Race condition in capnp
hspaay opened this issue · comments
Problem: Running go test -race on my modules sometimes fails with a race condition in go-capnproto2's transport.
To reproduce:
The offending code was extracted and put into a simpler repo here: github.com/hiveot/racetest.
This repo has 2 tests, 'race' and 'state'. They each show different problems, although it is possible that 'race''s problem is the result of simplification.
Setup the tests:
git clone github.com/hiveot/racetest
cd racetest
make capnp
Race Package
To reproduce, run this a few times. It usually shows up within 3 attempts:
go test -race pkg/race/Race_test.go
Output of 'race':
henk@msi:~/dev/hiveot/racetest$ go test -race pkg/race/Race_test.go
panic: runtime error: invalid memory address or nil pointer dereference
[signal SIGSEGV: segmentation violation code=0x1 addr=0x18 pc=0x6eb3ba]
goroutine 148 [running]:
capnproto.org/go/capnp/v3/rpc/transport.(*ctxReader).leakyRead.func1()
/home/henk/go/pkg/mod/capnproto.org/go/capnp/v3@v3.0.0-alpha.5/rpc/transport/transport.go:348 +0x5a
created by capnproto.org/go/capnp/v3/rpc/transport.(*ctxReader).leakyRead
/home/henk/go/pkg/mod/capnproto.org/go/capnp/v3@v3.0.0-alpha.5/rpc/transport/transport.go:347 +0x16c
FAIL command-line-arguments 3.027s
FAIL
State Package
The 'state' package intermittently shows a race. Usually it shows up within 10 attempts.
go test -race pkg/state/State_test.go
Output of 'state':
henk@msi:~/dev/hiveot/racetest$ go test -race pkg/state/State_test.go
==================
WARNING: DATA RACE
Read at 0x00c00015e7c0 by goroutine 37:
capnproto.org/go/capnp/v3.(*Segment).slice()
/home/henk/go/pkg/mod/capnproto.org/go/capnp/v3@v3.0.0-alpha.5/segment.go:49 +0x5a
capnproto.org/go/capnp/v3.(*Segment).readUint64()

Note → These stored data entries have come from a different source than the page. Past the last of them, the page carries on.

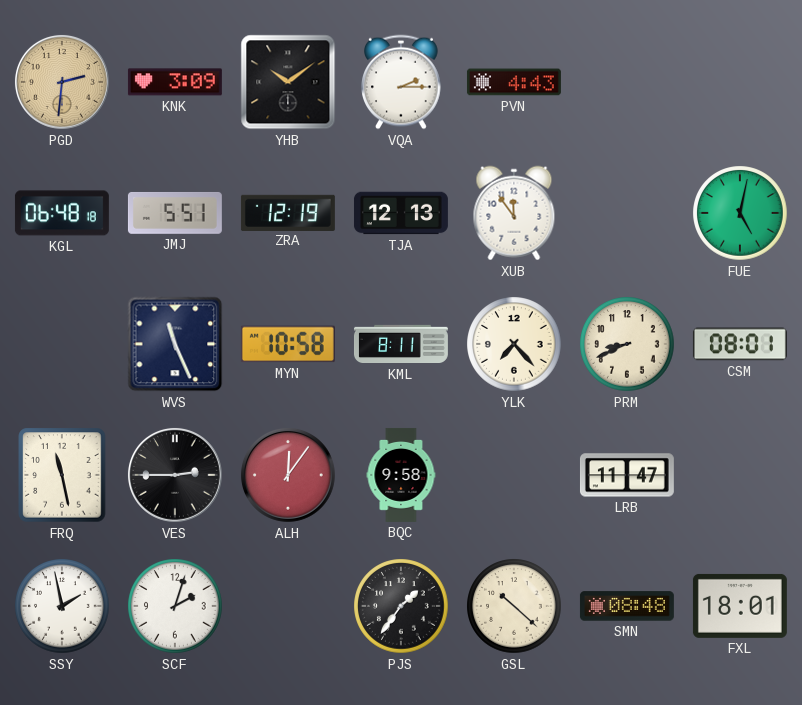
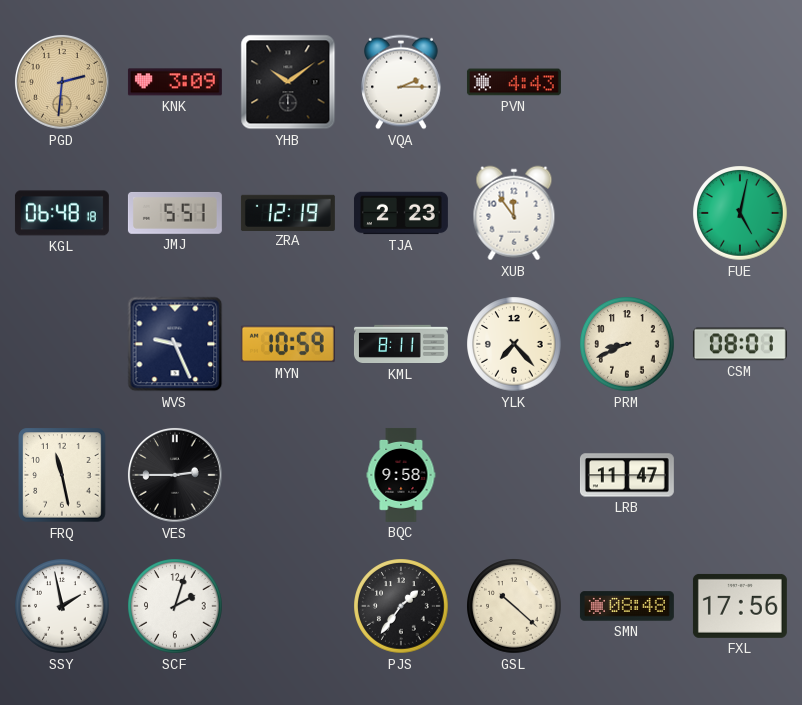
TJA: 12:13 -> 2:23
WVS: 11:26 -> 9:26
MYN: 10:58 -> 10:59
ALH: 12:06 -> none
FXL: 18:01 -> 17:56
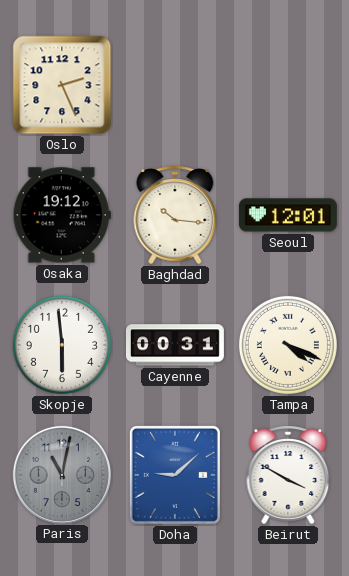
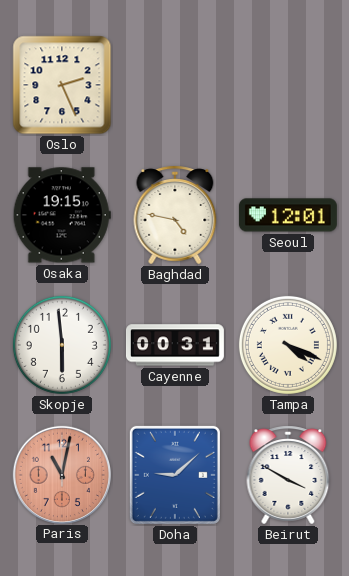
Osaka: 19:12 -> 19:15
Baghdad: 10:16 -> 4:47
Paris dial: grey -> salmon
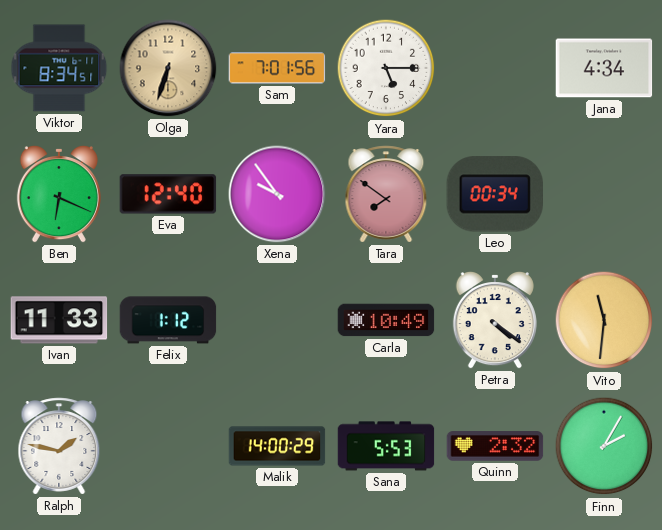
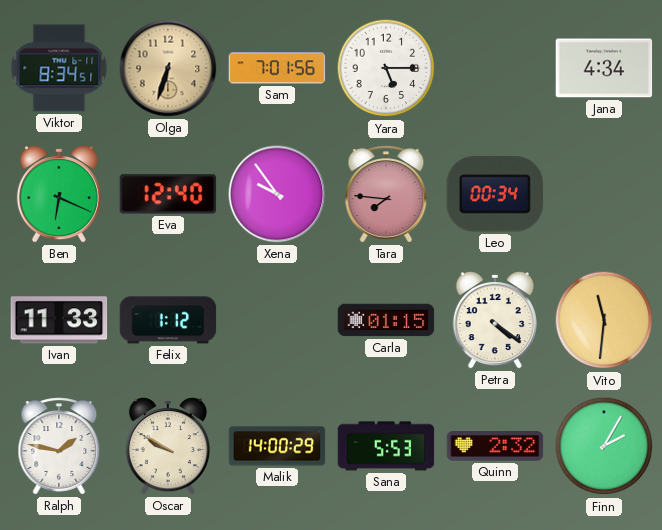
Tara: 7:51 -> 7:46
Carla: 10:49 -> 01:15
Oscar: none -> 9:50
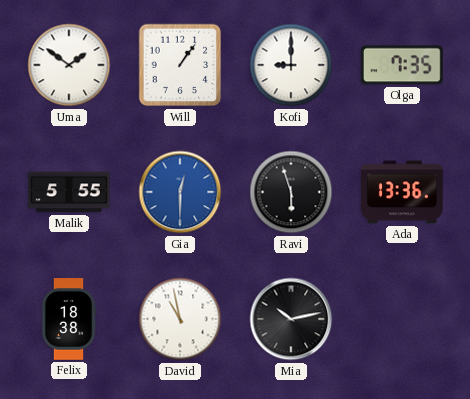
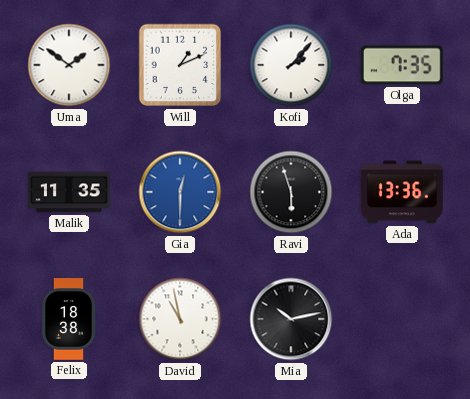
Will: 1:06 -> 1:11
Kofi: 9:00 -> 2:07
Malik: 5:55 -> 11:35
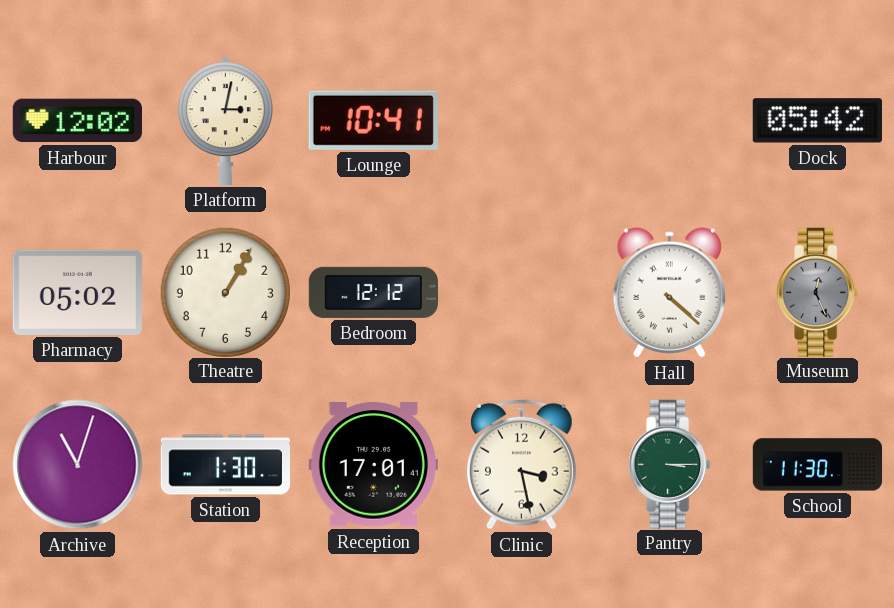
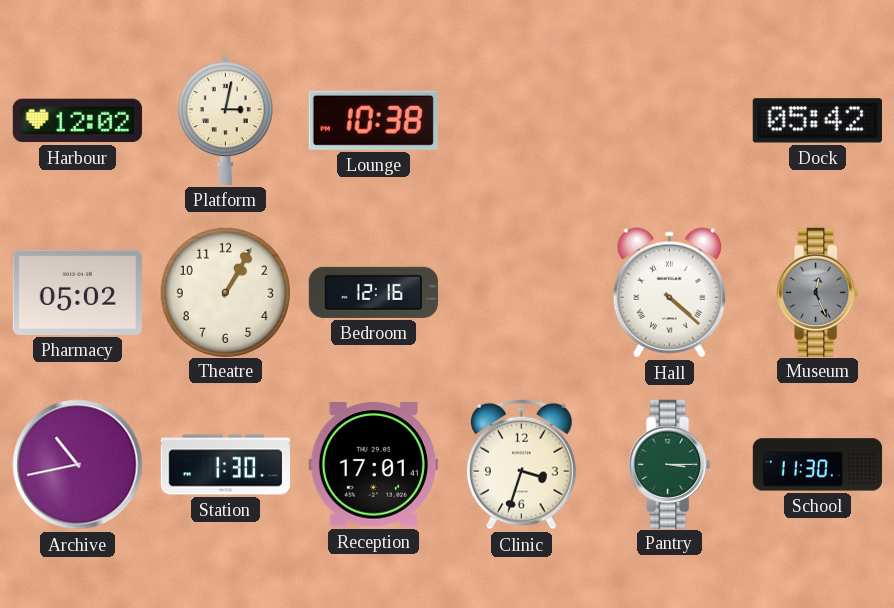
Lounge: 10:41 -> 10:38
Bedroom: 12:12 -> 12:16
Archive: 11:03 -> 10:43
Clinic: 3:28 -> 3:33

/home/henk/go/pkg/mod/capnproto.org/go/capnp/v3@v3.0.0-alpha.5/segment.go:65 +0x51
capnproto.org/go/capnp/v3.(*Segment).readRawPointer()
/home/henk/go/pkg/mod/capnproto.org/go/capnp/v3@v3.0.0-alpha.5/segment.go:69 +0x50
capnproto.org/go/capnp/v3.(*Segment).resolveFarPointer()
/home/henk/go/pkg/mod/capnproto.org/go/capnp/v3@v3.0.0-alpha.5/segment.go:235 +0x4f
capnproto.org/go/capnp/v3.(*Segment).readPtr()
/home/henk/go/pkg/mod/capnproto.org/go/capnp/v3@v3.0.0-alpha.5/segment.go:116 +0x75
capnproto.org/go/capnp/v3.Struct.Ptr()
/home/henk/go/pkg/mod/capnproto.org/go/capnp/v3@v3.0.0-alpha.5/struct.go:109 +0x119
capnproto.org/go/capnp/v3.Transform()
/home/henk/go/pkg/mod/capnproto.org/go/capnp/v3@v3.0.0-alpha.5/answer.go:548 +0x2ed
capnproto.org/go/capnp/v3.resolution.ptr()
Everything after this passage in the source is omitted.